Понемногу успокаиваясь и приходя в себя, убийца стянул с лица носатую маску веселого деревянного человечка и отошел от люка. Из люка, растворяясь в ночи, столбом валил подсвеченный снизу мигающими сполохами слабеющего огня дым. В темноте он казался светлым, почти белым и издалека, должно быть, напоминал разведенный кем-то посреди поля костер. Огонь в камере заброшенной теплотрассы угасал, со стороны люка, заглушая ароматы трав и распускающейся черемухи, тянуло отвратительным смрадом горелой плоти.
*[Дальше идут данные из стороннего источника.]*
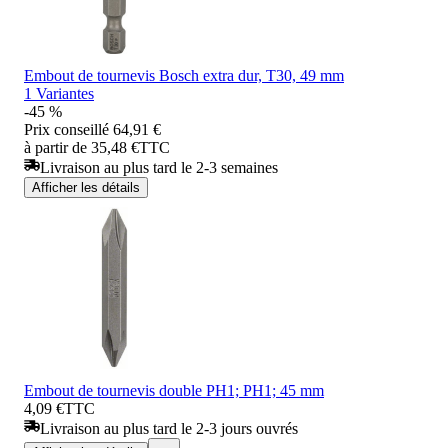
Embout de tournevis Bosch extra dur, T30, 49 mm
1 Variantes
-45 %
Prix conseillé
64,91 €
à partir de 35,48 €
TTC
Livraison au plus tard le 2-3 semaines
Afficher les détails
Embout de tournevis double PH1; PH1; 45 mm
4,09 €
TTC
Livraison au plus tard le 2-3 jours ouvrés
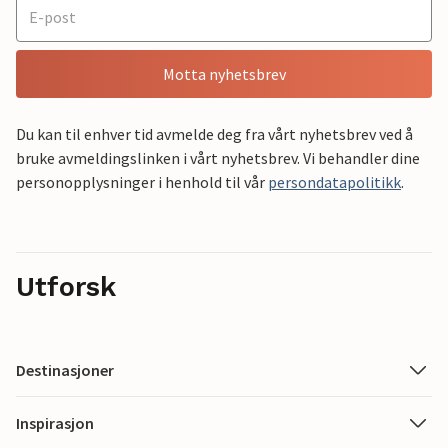
Motta nyhetsbrev
Du kan til enhver tid avmelde deg fra vårt nyhetsbrev ved å
bruke avmeldingslinken i vårt nyhetsbrev. Vi behandler dine
personopplysninger i henhold til vår
persondatapolitikk
.
Utforsk
Destinasjoner
Inspirasjon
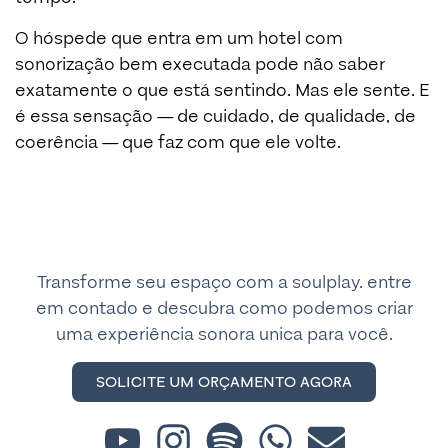
O hóspede que entra em um hotel com
sonorização bem executada pode não saber
exatamente o que está sentindo. Mas ele sente. E
é essa sensação — de cuidado, de qualidade, de
coerência — que faz com que ele volte.
Transforme seu espaço com a soulplay. entre
em contado e descubra como podemos criar
uma experiência sonora unica para você.
SOLICITE UM ORÇAMENTO AGORA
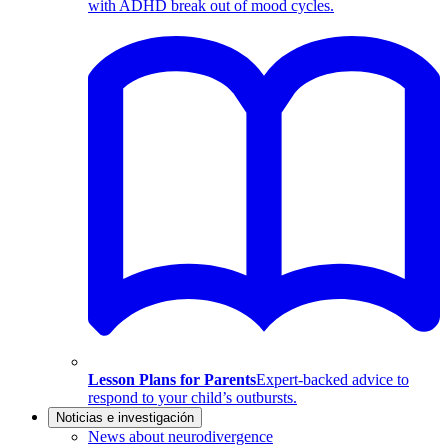
with ADHD break out of mood cycles.
Lesson Plans for Parents
Expert-backed advice to
respond to your child’s outbursts.
Noticias e investigación
News about neurodivergence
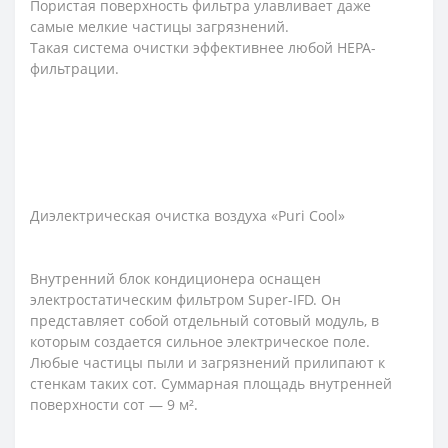
Пористая поверхность фильтра улавливает даже
самые мелкие частицы загрязнений.
Такая система очистки эффективнее любой HEPA-
фильтрации.
Диэлектрическая очистка воздуха «Puri Cool»
Внутренний блок кондиционера оснащен
электростатическим фильтром Super-IFD. Он
представляет собой отдельный сотовый модуль, в
которым создается сильное электрическое поле.
Любые частицы пыли и загрязнений прилипают к
стенкам таких сот. Суммарная площадь внутренней
поверхности сот — 9 м².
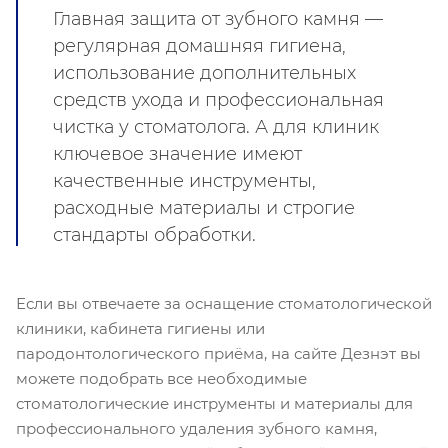
Главная защита от зубного камня —
регулярная домашняя гигиена,
использование дополнительных
средств ухода и профессиональная
чистка у стоматолога. А для клиник
ключевое значение имеют
качественные инструменты,
расходные материалы и строгие
стандарты обработки.
Если вы отвечаете за оснащение стоматологической
клиники, кабинета гигиены или
пародонтологического приёма, на сайте Дезнэт вы
можете подобрать все необходимые
стоматологические инструменты и материалы для
профессионального удаления зубного камня,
Посветив вокруг себя фонариком, убийца отыскал лежащий в траве объемистый полиэтиленовый пакет и приступил к процедуре раздевания – аккуратно снял и, свернув, сунул в пакет окровавленный дождевик, маску и хирургические бахилы. Последними в пакет отправились вывернутые наизнанку и скомканные латексные перчатки. Человек, более не напоминавший ни Буратино, ни мстительный призрак в развевающемся балахоне, поместил в пакет заранее заготовленный увесистый булыжник, завязал узлом горловину, затянул узел потуже и, шурша травой, направился туда, где неистово драли глотки влюбленные лягушки.

Вскоре перед ним в обрамлении черных кустов блеснула стоячая гладь маленького пруда – фактически, просто заполненной водой ямы. Когда почва под ногами начала пружинисто подаваться и чавкать, человек остановился и, размахнувшись, бросил узел в пруд. Раздался всплеск, по воде пошли круги, лягушачий хор испуганно оборвал песню на середине ноты. Убедившись, что узел благополучно пошел ко дну, убийца повернулся к пруду спиной и зашагал в обратном направлении. Когда он подходил к люку, из которого поднимался к ночному небу редеющий столб белесого дыма, лягушки возобновили пение – сначала робко, а потом смелее и смелее, пока древний гимн возрождающейся жизни не зазвучал в полную силу.

Огонь в подземелье уже погас, сверху сквозь пелену удушливого дыма виднелись только отдельные, мигающие в предсмертной агонии, слабенькие огоньки. Не пачкая рук, убийца ногой захлопнул тяжелую ржавую крышку, и та легла на место с громким лязгом и дребезгом, похожим на звук надтреснутого кладбищенского колокола.

* * *

– Приехали, – объявил Глеб Сиверов, останавливая машину напротив подъезда архитектурного бюро.